This book presents the author’s memories of his life through three momentous periods of history traversed by him.
Part I gives the story of the author as he lived through the struggle for self-determination of the then East Pakistan leading to its independence. Part II recounts the author’s experience as a member of first planning commission of Bangladesh and as a teacher in the first four years after the country’s independence, when he sought, unsuccessfully, to promote social mobilisation for development and a standard of teaching in the Economics Department of Dhaka University. This part includes accounts of some outstanding social mobilization efforts in the country after independence, and presents an assessment of Sheikh Mujibur Rahman who in the author’s view did not understand the transformation toward which the nation had moved through its liberation war.

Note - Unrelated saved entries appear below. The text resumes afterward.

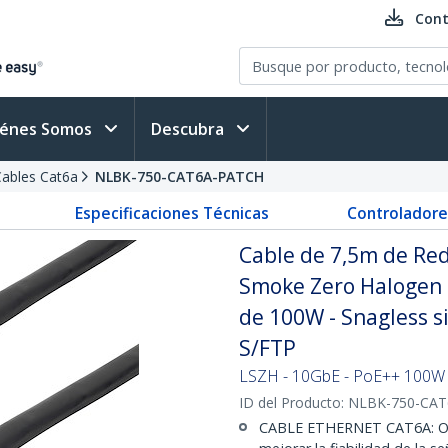
Cont
iénes Somos
Descubra
Cables Cat6a
NLBK-750-CAT6A-PATCH
Especificaciones Técnicas
Controladore
Cable de 7,5m de Red
Smoke Zero Halogen 
de 100W - Snagless si
S/FTP
LSZH - 10GbE - PoE++ 100W -
ID del Producto:
NLBK-750-CA
CABLE ETHERNET CAT6A: Opt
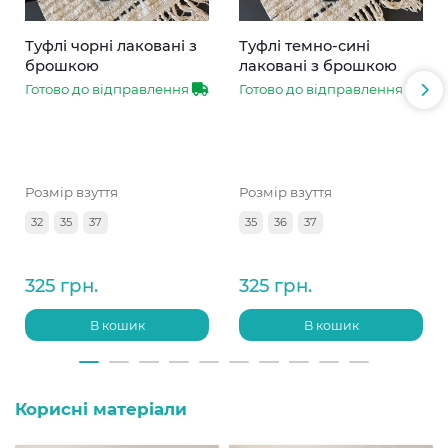
Туфлі чорні лаковані з
Туфлі темно-сині
брошкою
лаковані з брошкою
Готово до відправлення
Готово до відправлення
Розмір взуття
Розмір взуття
32
35
37
35
36
37
325 грн.
325 грн.
В кошик
В кошик
Корисні матеріали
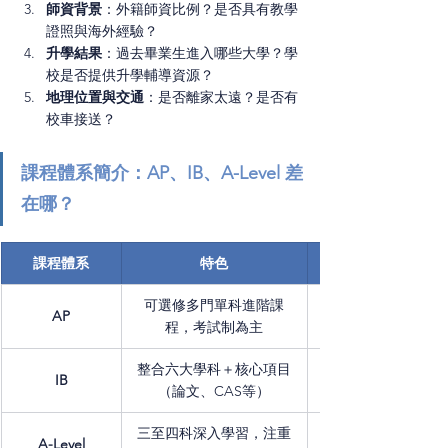
師資背景
：外籍師資比例？是否具有教學
證照與海外經驗？
升學結果
：過去畢業生進入哪些大學？學
校是否提供升學輔導資源？
地理位置與交通
：是否離家太遠？是否有
校車接送？
課程體系簡介：AP、IB、A-Level 差
在哪？
課程體系
特色
可選修多門單科進階課
AP
程，考試制為主
整合六大學科＋核心項目
IB
（論文、CAS等）
三至四科深入學習，注重
A-Level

The final part recounts the author’s struggle and successes, after he was thrown in exile in the last quarter of 1975, to find a professional base abroad without sacrificing his “Ideology”, and there after to promote participatory action research on a global scale through the International Labour Office. A Postscript presents the author’s thinking on the historical moment that he sees as having arisen on January 11,2007 of dong away with feudal economic relations in the country-another moment that also seems to be slipping away.
Md. Anisur Rahman Born in Bangladesh (1933) professor Muhammad Anisur Rahman was trained in Economics at Dhaka University and Harvard University. Initially a theoretical economics he thought at Dhaka University and Islamabad University at Rawalpindi. As traced in this book, after independence of Bangladesh Anisur Rahman transcend the boundaries of economics to become a “student of life”. Since then he has been advocating “people’s self-development” challenging conventional top-down development thinking.

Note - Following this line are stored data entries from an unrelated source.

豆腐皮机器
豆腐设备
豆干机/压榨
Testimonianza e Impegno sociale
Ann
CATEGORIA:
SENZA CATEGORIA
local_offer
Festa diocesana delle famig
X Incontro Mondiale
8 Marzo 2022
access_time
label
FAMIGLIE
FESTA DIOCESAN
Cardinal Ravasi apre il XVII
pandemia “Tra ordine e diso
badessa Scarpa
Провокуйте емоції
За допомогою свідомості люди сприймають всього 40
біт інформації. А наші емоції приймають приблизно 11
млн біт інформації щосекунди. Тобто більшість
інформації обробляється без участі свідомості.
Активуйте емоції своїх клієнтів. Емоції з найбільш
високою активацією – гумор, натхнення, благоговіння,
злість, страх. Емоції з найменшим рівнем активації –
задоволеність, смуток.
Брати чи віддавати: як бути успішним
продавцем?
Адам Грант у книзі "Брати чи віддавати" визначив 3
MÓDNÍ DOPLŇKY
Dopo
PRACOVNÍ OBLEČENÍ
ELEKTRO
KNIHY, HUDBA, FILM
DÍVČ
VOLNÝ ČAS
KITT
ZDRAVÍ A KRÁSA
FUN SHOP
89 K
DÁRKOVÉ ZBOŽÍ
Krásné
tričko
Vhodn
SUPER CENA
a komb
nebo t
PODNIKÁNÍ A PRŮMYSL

He joined the international Labour office in Geneva in 1977 to initiate and direct a global programme on “Participatory Organisations of the Rural Poor” providing a leadership in the theoretical and practical articulation of participatory Action Research (PAR). He retired from the ILO in 1990 and has been instrumental in introducing and promoting PAR in Bangladesh through “Research Initiatives-Bangladesh” (RIB), a research-funding agency, as one of the honorary founding members of its Board of Directors.
Singing Tagore’s songs is Anisur Rahman’s principal aesthetic pursuit in which he was distinguished himself with a distinctive style of his own. He has been writing on Tagore singing and also giving workshops and lectures in Bangladesh and in Kolkata and Santiniketan on developing one’s singing voice following modern vocal science. Anisur Rahman was awarded the biennial “Rabindra Purashkar” (Rabindra prize) by the Rabindra Parishad of Patna, Bihar, India, in May 2004 for his contribution to Tagore’s music and literature.
Title
Through Moments In History : Memoris of Two Decades of Intellectual and Social Life (1970-1990)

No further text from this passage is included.